IT’S odd that the Titanic drama has never been put to music.

There are books aplenty and films: some fantastic, some big budget horrors. Yet music played, supposedly, such an important part in the brief life of this giant Liverpool liner.

So bravo to David Bedford for The Wreck of the Titanic, premiered by a range of school and youth choirs as well as the Liverpool Youth Orchestra and members of the Lancashire Sinfonietta.

Bedford has long been associated with music for education as well as collaborating with rock musicians such as Mike Oldfield, Elvis Costello and Enya.

This new work challenged some young performers and they survived, negotiating highly complex passages and difficult tempi throughout. What Bedford did with some skill was weave in rhythmic patterns, such as the Morse SOS signal, and some of the popular songs from the time: American camp fire offerings which talked about the unsinkable ship, the Palm Court sounds of Alexander’s Rag Time Band or I do like to be beside the seaside.

But it was the symbolism which made this work fascinating. The ship’s band playing throughout until the eerie end; the clanking of the Harland and Woolf shipyard; the use of Eternal Father Strong to Save.

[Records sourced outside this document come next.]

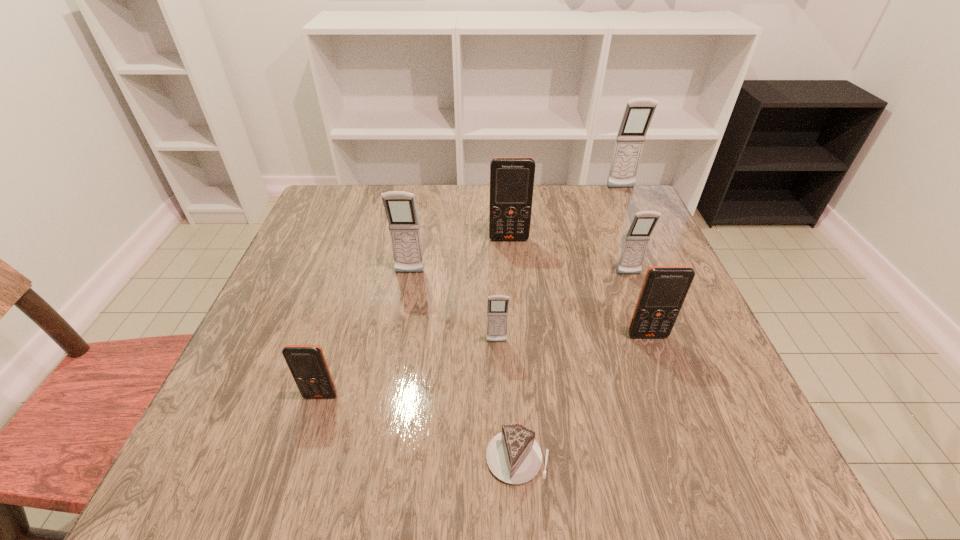 At what (x,y) coordinates should I click in order to perform the action: click on the second nearest object. Please return your answer as a coordinate pair (x, y). This screenshot has width=960, height=540. Looking at the image, I should click on (307, 363).

Where is `the nearest gray cellular telephone`? the nearest gray cellular telephone is located at coordinates pos(497,308).

In order to click on the smallest gray cellular telephone in this screenshot , I will do `click(497, 308)`.

Where is `the shortest object`? the shortest object is located at coordinates (513, 456).

This screenshot has width=960, height=540. I want to click on chocolate cake, so click(x=513, y=456).

Find the location of `free space located 0.050m on the front-facing side of the farthest gray cellular telephone`. free space located 0.050m on the front-facing side of the farthest gray cellular telephone is located at coordinates (626, 200).

Identify the location of vacant space located on the front-facing side of the sixth cellular telephone from right to left. (380, 436).

You are a GUI agent. You are given a task and a screenshot of the screen. Output one action in this format:
    pyautogui.click(x=<x>, y=<y>)
    Task: Click on the vacant space located 0.190m on the screen of the second farthest cellular telephone
    
    Given the screenshot: What is the action you would take?
    pyautogui.click(x=514, y=295)

This screenshot has height=540, width=960. In order to click on vacant space located on the front-facing side of the second gray cellular telephone from right to left in this screenshot , I will do `click(636, 293)`.

The width and height of the screenshot is (960, 540). Identify the location of vacant area situated on the screen of the second farthest orange cellular telephone. (666, 387).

His orchestration was particularly interesting, using multi-textured passages and hiving off the orchestra into two or more parts to play simultaneously in different keys and times. It was an organised musical quasi-chaos, the kind of chaos doomed passengers would have heard as the decks were gradually submerged.

It would be great to hear this work performed again with a professional ensemble and, hopefully, without the parents near me who chattered, loudly, throughout the short performance.